Episode29:一言あれば捕まります
俺が今どこにいるかといいますと・・・
もはや定番の場所になりつつある取調室・・・
どうしてこうなったかというと・・・
上手く教室から脱出した俺は屋上で午前中を過ごした。
授業に戻ろうと考えもしたがめんどくさいからやめた。
そして、午前中の授業が終わり昼休みに教室に戻った。
そこには双葉もいてやっと来たわねみたいな顔をしていた。
双葉は席に座ったままで俺を捕まえる気はなさそうだった。
俺は諦めてくれたのかと思い喜んでいた。
でも、もちろんそれは違っていた。
双葉は突然、俺に向かってこう言った。
「佑斗、捕まりなさい」
俺は一瞬ポカンとした。
そして思い出した。双葉と賭けをして負けたことを。
「・・・・・・」
「あんたは一ヶ月私の僕なのよ。

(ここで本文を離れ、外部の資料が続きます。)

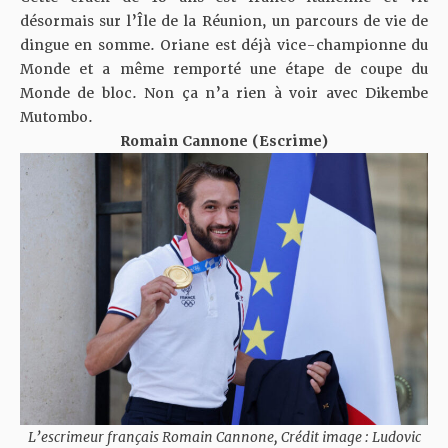
désormais sur l’Île de la Réunion, un parcours de vie de
dingue en somme. Oriane est déjà vice-championne du
Monde et a même remporté une étape de coupe du
Monde de bloc. Non ça n’a rien à voir avec Dikembe
Mutombo.
Romain Cannone (Escrime)
L’escrimeur français Romain Cannone, Crédit image : Ludovic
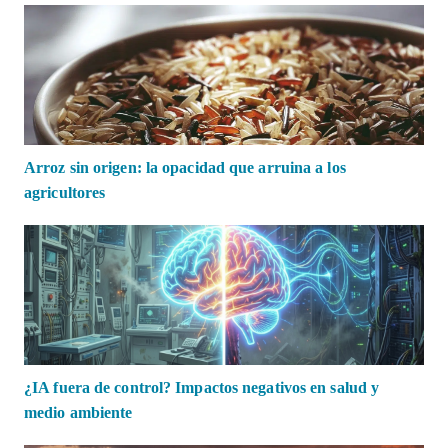
Arroz sin origen: la opacidad que arruina a los
agricultores
¿IA fuera de control? Impactos negativos en salud y
medio ambiente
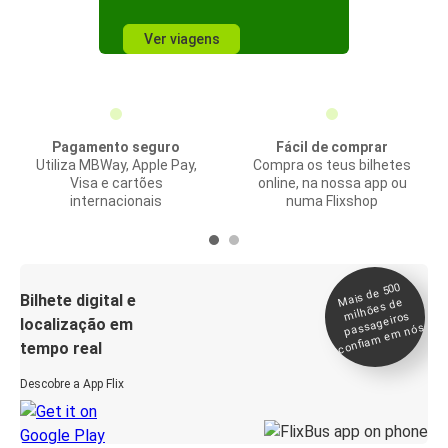
Ver viagens
Pagamento seguro
Fácil de comprar
Utiliza MBWay, Apple Pay,
Compra os teus bilhetes
Visa e cartões
online, na nossa app ou
internacionais
numa Flixshop
Mais de 500
confia
m e
Bilhete digital e
milhões de
passageiros
localização em
m nós
tempo real
Descobre a App Flix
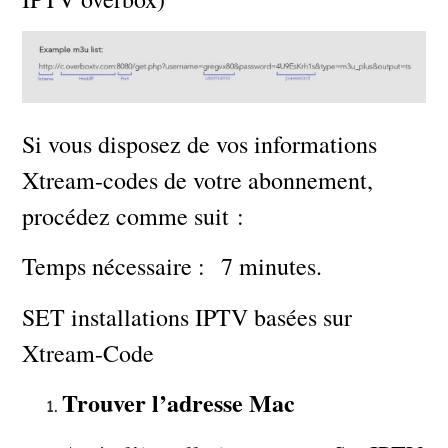
Si vous disposez de vos informations
Xtream-codes de votre abonnement,
procédez comme suit :
Temps nécessaire : 7 minutes.
SET installations IPTV basées sur
Xtream-Code
Trouver l’adresse Mac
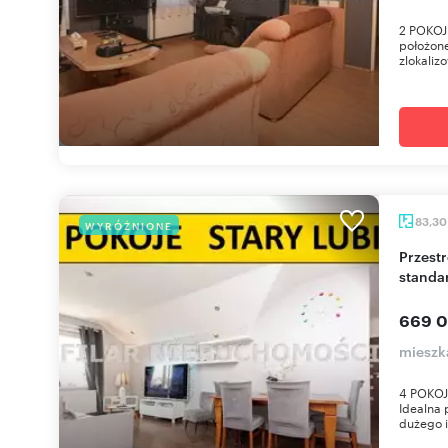
2 POKOJ
położone
zlokaliz
83,3
WYRÓŻNIONE
Przestronne 4-pokojowe mieszkanie w wysokim
standar
669 0
mieszka
4 POKOJ
Idealna 
dużego i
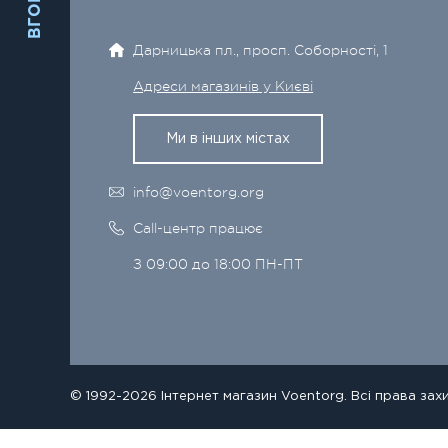
ВГОРУ
Дарницька пл., просп. Соборності, 1
Адреси магазинів у Києві
Ми в інших містах
info@voentorg.org
Call-центр працює
З 09:00 до 18:00 ПН-ПТ
© 1992-2026 Інтернет магазин Voentorg. Всі права зах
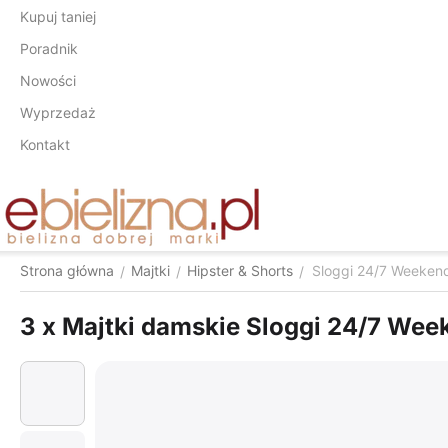
Kupuj taniej
Poradnik
Nowości
Wyprzedaż
Kontakt
Strona główna
Majtki
Hipster & Shorts
Sloggi 24/7 Weekend
/
/
/
3 x Majtki damskie Sloggi 24/7 Wee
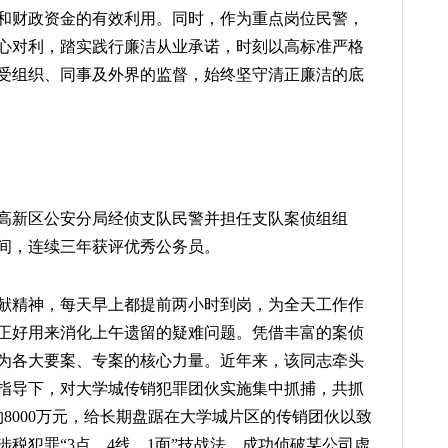
和财政资金的有效利用。同时，作为重点岗位民警，
心对利，踏实践行廉洁从业承诺，时刻以高标准严格
受组织、同事及外界的监督，始终坚守清正廉洁的底
任高新区公安分局经侦支队民警并担任支队案侦组组
年期间，连续三年获评优秀公务员。
献精神，每天早上都提前两小时到岗，为全天工作作
正好用来消化上午遗留的疑难问题。凭借丰富的案侦
为各大要案、专案的核心力量。近年来，该同志牵头
指导下，对大学城传销犯罪团伙实施集中抓捕，共抓
约8000万元，给长期盘踞在大学城片区的传销团伙以致
税犯罪“3点、4线、1面”技战法，成功侦破某公司虚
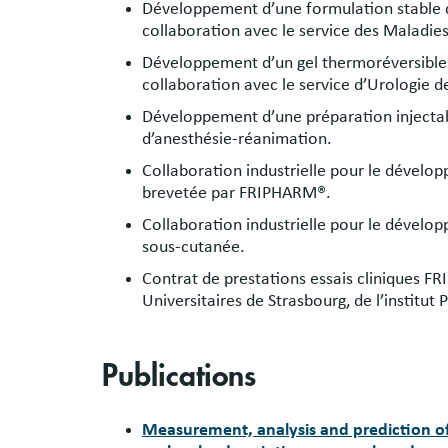
Développement d’une formulation stable d’
collaboration avec le service des Maladies 
Développement d’un gel thermoréversible a
collaboration avec le service d’Urologie d
Développement d’une préparation injectabl
d’anesthésie-réanimation.
Collaboration industrielle pour le dévelo
brevetée par FRIPHARM®.
Collaboration industrielle pour le dévelop
sous-cutanée.
Contrat de prestations essais cliniques 
Universitaires de Strasbourg, de l’institut
Publications
Measurement, analysis and prediction of 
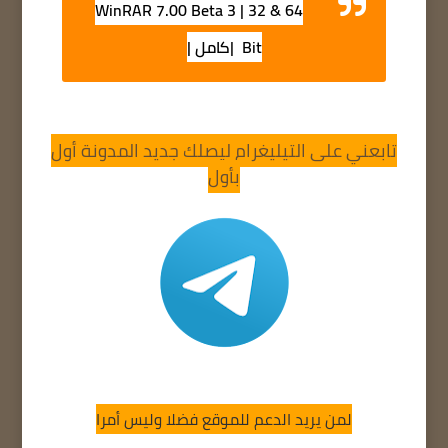
WinRAR 7.00 Beta 3 | 32 & 64
Bit |كامل |
تابعني على التيليغرام ليصلك جديد المدونة أول
بأول
لمن يريد الدعم للموقع فضلا وليس أمرا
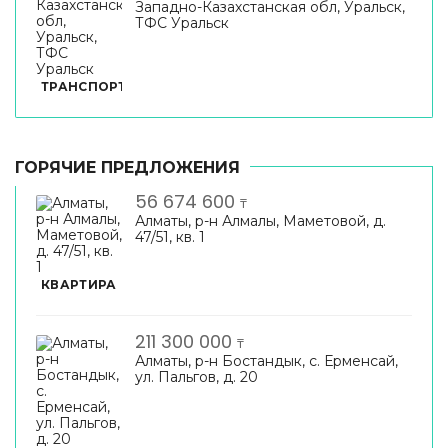
Западно-Казахстанская обл, Уральск,
ТФС Уральск
ТРАНСПОРТ
ГОРЯЧИЕ ПРЕДЛОЖЕНИЯ
56 674 600
₸
Алматы, р-н Алмалы, Маметовой, д.
47/51, кв. 1
КВАРТИРА
211 300 000
₸
Алматы, р-н Бостандык, с. Ерменсай,
ул. Пальгов, д. 20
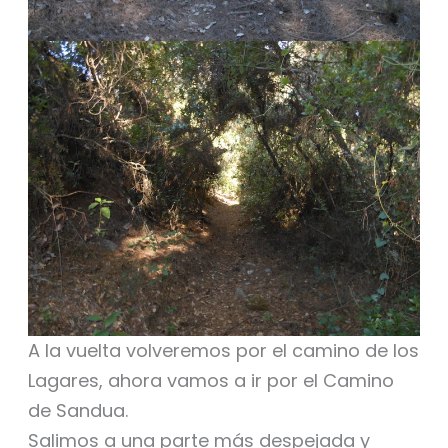
A la vuelta volveremos por el camino de los
Lagares, ahora vamos a ir por el Camino
de Sandua.
Salimos a una parte más despejada y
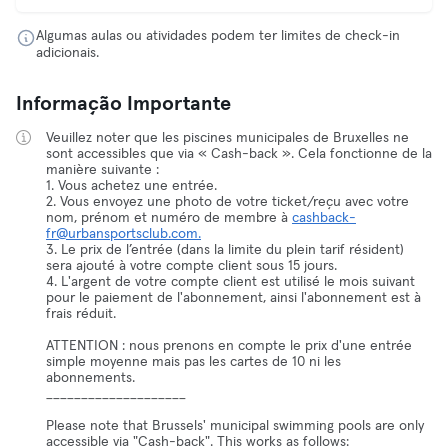
Algumas aulas ou atividades podem ter limites de check-in
adicionais.
Informação Importante
Veuillez noter que les piscines municipales de Bruxelles ne
sont accessibles que via « Cash-back ». Cela fonctionne de la
manière suivante :
1. Vous achetez une entrée.
2. Vous envoyez une photo de votre ticket/reçu avec votre
nom, prénom et numéro de membre à
cashback-
fr@urbansportsclub.com.
3. Le prix de l’entrée (dans la limite du plein tarif résident)
sera ajouté à votre compte client sous 15 jours.
4. L'argent de votre compte client est utilisé le mois suivant
pour le paiement de l'abonnement, ainsi l'abonnement est à
frais réduit.
ATTENTION : nous prenons en compte le prix d'une entrée
simple moyenne mais pas les cartes de 10 ni les
abonnements.
____________________
Please note that Brussels' municipal swimming pools are only
accessible via "Cash-back". This works as follows:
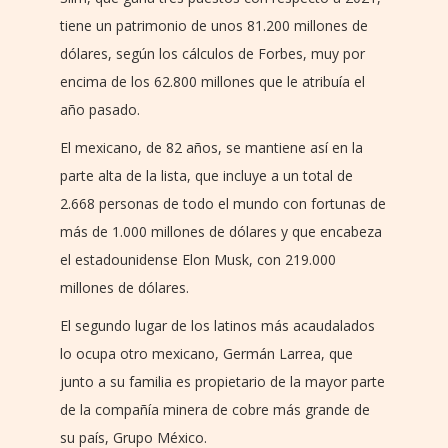
tiene un patrimonio de unos 81.200 millones de
dólares, según los cálculos de Forbes, muy por
encima de los 62.800 millones que le atribuía el
año pasado.
El mexicano, de 82 años, se mantiene así en la
parte alta de la lista, que incluye a un total de
2.668 personas de todo el mundo con fortunas de
más de 1.000 millones de dólares y que encabeza
el estadounidense Elon Musk, con 219.000
millones de dólares.
El segundo lugar de los latinos más acaudalados
lo ocupa otro mexicano, Germán Larrea, que
junto a su familia es propietario de la mayor parte
de la compañía minera de cobre más grande de
su país, Grupo México.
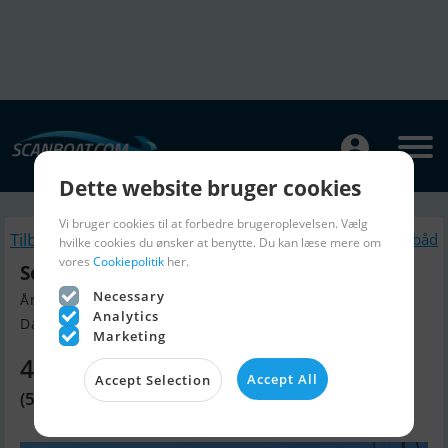
Dette website bruger cookies
Vi bruger cookies til at forbedre brugeroplevelsen. Vælg
Tilbage
Lignende Motorbåd
hvilke cookies du ønsker at benytte. Du kan læse mere om
vores
Cookiepolitik
her.
Sea Ray 370
Necessary
Årgang 1991, Motorbåd til salg
Analytics
Dalmatien, Kroatien
Marketing
440.440 DKK
Accept All
Accept Selection
(59.000 EUR)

分かってるでしょ?」
「分かってる・・・・・・」
「なら、一緒に取調室に行きましょう」
「・・・・・・・」
こうして俺はなすすべもなく捕まってしまった。
取調室には俺と双葉の2人だけしかいなかった。
さっきは意識してなかったけど今はなんとなく恥ずかしい。
自分の気持ちに気付いてしまった今、双葉との接し方が分からない。
「はぁ」
溜息をつくと双葉が笑顔でこう言った。
「ペナルティーだけど、何がいい?」
「楽なもの」
俺は素直にそう答える。
「却下」
どうせ何も許す気ないくせに・・・
「じゃあ、こんなのはどうかしら?」
結局は自分で提案するんだ・・・
俺はそう思いながら返事をする。
「何?」
「腕立て500回」
どうして体育系の罰なんだよ?
俺の疑問をよそに双葉は自分の提案を素晴らしいと思っているようだ。
「我ながらいいアイディアだわ」
何もいいアイディアじゃない・・・
「決定ね。佑斗、あんたのペナルティーは腕立て500回」
「そんな回数できるわけないだろ」
「途中で休憩入れても構わないわよ」
当たり前だろ・・・
「500回って多くない?」
「そう?じゃあ1000回がいい?」
「いいえ、ごめんなさい」
俺は結局、腕立て500回をするはめになった。
腕立てを始めて既に30分が過ぎていた。
回数は半分をちょうど超えたところだった。
腕はというともう既に感覚がなかった。
帰宅部の俺には拷問以外の何物でもなかった。
帰宅部じゃなくとも拷問だけど・・・
午後の最初の授業の終わりを告げる鐘が鳴った時、俺はやっと500回を終えた。
教室に戻るとクラスがいつもより賑やかだった。
近くにいたクラスメイトに聞いてみると、
「次の授業の先生休みなんだって」
と教えてくれた。
皆が嬉しそうにしているのも頷ける。
先生が休みっていうことは授業は自習ということだ。
自習というと真面目な印象を与えるが、
実際はそれは名目上だけであり自習する人は少ない。
勿論、俺がするわけがない。
自習の時間は睡眠をとることを決めているのだから。
5時間目の始まりを告げる鐘が鳴り先生が入ってくる。
この時間は数学の時間だったけど入ってきたのは関係ない先生だった。
どうやら担当の先生は本当に休んでいるようだ。
その先生も3分ほどで出席を確認し教室から出て行った。
先生が教室を出て行くと同時に俺は机に突っ伏して睡眠タイムに入った。
「キーンコーンカーンコーン」
5時間目の終わりを告げる鐘が鳴り響いている。
俺はその音で目を覚ましゆっくりと体を起こす。
それと同時に右腕に違和感を感じた。
恐る恐る右腕の方を見てみると、右腕と机が手錠で繋がれていた。
「・・・・・・・・・」
言葉が出なかった。そして眠ったことを後悔した。
この手錠が告げる意味・・・
それは取調室への連行以外にありえない・・・
俺は周りを見渡し双葉を見つけてから声をかけた。
「双葉」
友達と楽しそうに話をしていた双葉は俺に気付き近づいてくる。
「やっと起きたんだ」
邪魔されたのが嫌だったのか声が少し不機嫌になっている。
「まぁな。それより手錠を外せ」
「はいはい。あんたこのまま連行ね」
「分かってるよ・・・」
「今回は素直なのね?」
「どうせ一ヶ月間は抵抗しても無意味だろ」
「それもそうだけどね」
「ってかお前それなら手錠付ける必要ないだろ」
「気分よ。久しぶりにあんたに手錠はめたくなってね」
気分で手錠を使うなよ・・・
「あっそ・・・」
「うん」
俺たちはこの後ずっと無言で取調室へと向かった。